··· Available data ···

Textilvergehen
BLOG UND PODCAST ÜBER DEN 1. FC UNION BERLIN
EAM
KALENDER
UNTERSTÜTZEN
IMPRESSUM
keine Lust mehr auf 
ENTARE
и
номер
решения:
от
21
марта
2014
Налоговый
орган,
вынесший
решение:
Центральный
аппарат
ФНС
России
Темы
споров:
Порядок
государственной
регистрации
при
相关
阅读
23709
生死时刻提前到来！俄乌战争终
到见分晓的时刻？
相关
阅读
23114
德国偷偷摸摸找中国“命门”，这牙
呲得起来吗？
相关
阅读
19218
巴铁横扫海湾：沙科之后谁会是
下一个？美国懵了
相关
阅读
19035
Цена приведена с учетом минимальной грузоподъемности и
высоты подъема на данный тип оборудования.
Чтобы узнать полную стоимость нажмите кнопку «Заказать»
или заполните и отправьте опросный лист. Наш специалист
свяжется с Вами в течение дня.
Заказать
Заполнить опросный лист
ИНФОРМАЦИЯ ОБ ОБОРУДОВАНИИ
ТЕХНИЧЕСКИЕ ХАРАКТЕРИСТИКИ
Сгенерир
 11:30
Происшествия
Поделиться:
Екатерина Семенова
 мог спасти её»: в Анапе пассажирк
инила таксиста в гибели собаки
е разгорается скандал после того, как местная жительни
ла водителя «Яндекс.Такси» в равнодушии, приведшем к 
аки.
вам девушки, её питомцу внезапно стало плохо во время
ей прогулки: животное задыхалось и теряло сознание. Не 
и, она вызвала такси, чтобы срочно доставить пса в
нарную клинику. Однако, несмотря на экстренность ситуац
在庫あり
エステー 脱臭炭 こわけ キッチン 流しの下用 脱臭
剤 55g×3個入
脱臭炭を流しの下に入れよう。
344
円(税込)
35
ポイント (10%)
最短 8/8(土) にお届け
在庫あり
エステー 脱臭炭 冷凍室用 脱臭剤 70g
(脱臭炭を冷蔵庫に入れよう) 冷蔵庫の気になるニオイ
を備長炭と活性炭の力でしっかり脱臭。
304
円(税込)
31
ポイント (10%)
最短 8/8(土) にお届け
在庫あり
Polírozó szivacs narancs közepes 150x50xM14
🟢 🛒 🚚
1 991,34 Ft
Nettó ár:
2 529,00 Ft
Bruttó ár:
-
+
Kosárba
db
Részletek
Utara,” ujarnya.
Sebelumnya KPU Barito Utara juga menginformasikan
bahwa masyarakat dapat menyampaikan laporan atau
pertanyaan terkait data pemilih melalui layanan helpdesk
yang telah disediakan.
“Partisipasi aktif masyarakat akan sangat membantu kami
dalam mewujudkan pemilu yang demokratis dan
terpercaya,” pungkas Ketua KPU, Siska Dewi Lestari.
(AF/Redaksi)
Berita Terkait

···
··· Available data ···

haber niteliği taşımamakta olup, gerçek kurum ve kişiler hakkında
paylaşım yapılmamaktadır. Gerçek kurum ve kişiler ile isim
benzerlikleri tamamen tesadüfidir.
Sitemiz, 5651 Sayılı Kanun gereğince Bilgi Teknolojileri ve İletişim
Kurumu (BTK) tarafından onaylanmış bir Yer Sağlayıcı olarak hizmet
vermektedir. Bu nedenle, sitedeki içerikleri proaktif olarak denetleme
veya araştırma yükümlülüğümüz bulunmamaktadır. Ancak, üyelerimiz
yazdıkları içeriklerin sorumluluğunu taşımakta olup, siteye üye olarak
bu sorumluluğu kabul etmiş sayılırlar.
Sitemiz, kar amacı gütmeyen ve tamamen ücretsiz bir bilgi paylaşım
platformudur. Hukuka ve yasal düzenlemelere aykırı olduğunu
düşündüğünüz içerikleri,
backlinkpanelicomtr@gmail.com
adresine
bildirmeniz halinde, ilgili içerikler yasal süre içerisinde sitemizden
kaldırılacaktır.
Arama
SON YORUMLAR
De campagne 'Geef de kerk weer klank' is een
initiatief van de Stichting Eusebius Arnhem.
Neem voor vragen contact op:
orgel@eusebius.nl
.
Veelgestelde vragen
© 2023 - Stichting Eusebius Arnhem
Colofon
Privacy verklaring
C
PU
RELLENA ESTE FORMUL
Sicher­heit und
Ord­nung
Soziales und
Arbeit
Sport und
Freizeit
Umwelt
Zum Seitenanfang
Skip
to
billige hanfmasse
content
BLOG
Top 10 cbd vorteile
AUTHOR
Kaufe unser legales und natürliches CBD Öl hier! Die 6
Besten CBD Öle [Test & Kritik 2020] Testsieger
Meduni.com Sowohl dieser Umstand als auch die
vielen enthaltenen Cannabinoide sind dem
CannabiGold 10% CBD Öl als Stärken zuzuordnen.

···

> [Your goal]: Reproduce only the lines above, starting at the line with "инила таксиста в гибели собаки" and ending at the line with "ей прогулки: животное", exactly as written.

> [Result]:
инила таксиста в гибели собаки
е разгорается скандал после того, как местная жительни
ла водителя «Яндекс.Такси» в равнодушии, приведшем к 
аки.
вам девушки, её питомцу внезапно стало плохо во время
ей прогулки: животное задыхалось и теряло сознание. Не 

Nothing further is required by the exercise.